Ini semua tentang Sasuke Uchiha.

Naruto tidak tahu sejak kapan Sasuke mulai berputar-putar di sekitar kehidupannya. Ia benar-benar tak paham dengan segala situasi aneh yang telah diberikan Tuhan padanya. Apa dia terlalu bodoh hingga diberikan cobaan seperti ini?

Wajah Naruto tampak seperti tak tahu arah, benar-benar tersesat di jalan bernama kehidupan.

Ciuman sesama pria tadi tiba-tiba melintas begitu saja.

Naruto menutup kedua mata.

Biarkan dia beristirahat untuk sejenak.

.

.

- naruto uzumaki -

.

.

Sasuke berniat untuk kabur begitu saja.

Ia cepat-cepat berlari pelan, pergi menuju tempat yang tidak ada orang. Toilet guru merupakan area aman untuk sementara. Karena itulah, segera ia menutup pintu bilik dan bersembunyi di dalamnya. Wajahnya mengeras, dirinya tampak pucat seperti kekurangan darah.

Uzumaki Naruto … melihat semuanya.

Dengan segera, ia duduk di bangku toilet—termenung dengan raut depresi.

Kedua mata mendadak tertutup.

Ingin rasanya Sasuke menangis dan berteriak saat ini—namun ia tahu, itu takkan terjadi.

Bayangan Uzumaki Naruto yang berdiri, menatapnya tiada henti. Dengan bibir setengah terbuka, menatap tak percaya padanya. Ini sudah kali kedua muridnya itu memergokinya tengah berciuman dengan orang yang sama.

Mungkin saat ini, Naruto menganggapnya murahan—atau bisa jadi, tidak normal.

Ah, Sasuke memang tidak normal dari awal.

Dan detik itu, tangannya mulai merambat naik, menyentuh leher dan belakang kepalanya.

Sasuke menggigit bibir bawah.

"Uhm…" Otak Sasuke mulai membayangkan fantasi terliarnya. Ia biarkan imajinasinya memantulkan bayangan Naruto yang sedang mencumbunya. "Uh! N-Naru…"

Biarkan Sasuke melepas penat, dengan cara masturbasi di sekolah.

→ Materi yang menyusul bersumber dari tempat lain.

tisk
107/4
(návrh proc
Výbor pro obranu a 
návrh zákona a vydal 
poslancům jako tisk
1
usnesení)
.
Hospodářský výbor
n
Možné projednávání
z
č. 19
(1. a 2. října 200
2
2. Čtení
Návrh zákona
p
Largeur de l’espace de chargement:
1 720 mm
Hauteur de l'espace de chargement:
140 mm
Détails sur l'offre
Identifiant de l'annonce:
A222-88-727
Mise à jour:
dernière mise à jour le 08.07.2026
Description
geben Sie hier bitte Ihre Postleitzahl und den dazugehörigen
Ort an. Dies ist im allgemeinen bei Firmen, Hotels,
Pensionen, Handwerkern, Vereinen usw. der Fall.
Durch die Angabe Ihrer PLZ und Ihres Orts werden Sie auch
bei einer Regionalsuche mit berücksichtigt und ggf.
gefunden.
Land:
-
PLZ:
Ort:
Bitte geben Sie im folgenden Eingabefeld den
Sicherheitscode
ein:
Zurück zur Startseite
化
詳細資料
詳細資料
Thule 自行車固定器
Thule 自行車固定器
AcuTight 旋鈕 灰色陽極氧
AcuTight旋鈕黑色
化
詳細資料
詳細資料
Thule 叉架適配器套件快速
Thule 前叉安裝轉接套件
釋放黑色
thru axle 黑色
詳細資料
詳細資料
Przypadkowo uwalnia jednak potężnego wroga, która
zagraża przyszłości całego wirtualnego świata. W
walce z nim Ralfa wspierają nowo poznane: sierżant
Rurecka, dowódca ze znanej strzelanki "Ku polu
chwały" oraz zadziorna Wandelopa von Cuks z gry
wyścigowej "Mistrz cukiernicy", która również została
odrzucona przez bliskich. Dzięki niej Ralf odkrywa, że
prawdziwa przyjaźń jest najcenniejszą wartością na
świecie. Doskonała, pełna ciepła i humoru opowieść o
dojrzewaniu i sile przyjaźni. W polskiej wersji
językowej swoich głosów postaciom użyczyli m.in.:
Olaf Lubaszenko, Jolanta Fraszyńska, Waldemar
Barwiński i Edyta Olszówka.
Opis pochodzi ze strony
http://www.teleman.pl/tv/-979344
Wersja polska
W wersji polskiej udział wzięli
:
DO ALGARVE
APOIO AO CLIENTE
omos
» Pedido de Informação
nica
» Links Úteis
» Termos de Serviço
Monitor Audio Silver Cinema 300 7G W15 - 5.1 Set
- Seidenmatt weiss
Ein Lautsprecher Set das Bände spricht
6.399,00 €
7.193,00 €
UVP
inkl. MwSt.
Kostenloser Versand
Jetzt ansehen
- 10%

Jemarinya perlahan merambat turun, mengambil sesuatu yang bersembunyi dibalik celana hitam yang ia pakai saat itu. Dengan ragu, Sasuke mulai menyentuh ujung kejantanannya—memutarnya perlahan dan langsung mendongakkan kepala ke atas.

"Ah! Yeah … N-Naru…"

Tangan Sasuke terus bergerak, mengabaikan batang kejantanannya yang mulai mengeras. Ia perlahan memejamkan mata dan menikmati berkat duniawi untuk sementara. Kali ini, Sasuke membayangkan Naruto berjongkok untuknya, menjilat miliknya dengan mata tak lepas dari wajah Sasuke. Napas Sang Uchiha mulai memburu, keringat tiba-tiba membasahi tubuh.

Lalu, di bayangannya, Naruto menyeringai.

"Kenapa? Kau suka?"

"Y-Ya! N-Naru … oh God!"

"Ah, tentu saja … sentuhanku yang terbaik, 'kan?"

Sasuke menggerakkan tangannya semakin cepat.

"Fuck!" Sasuke menggeram. Ujung kejantanan miliknya tengah mengeluarkan pre-cum. Sasuke hampir sampai. "Angh! Yea, Naru—!"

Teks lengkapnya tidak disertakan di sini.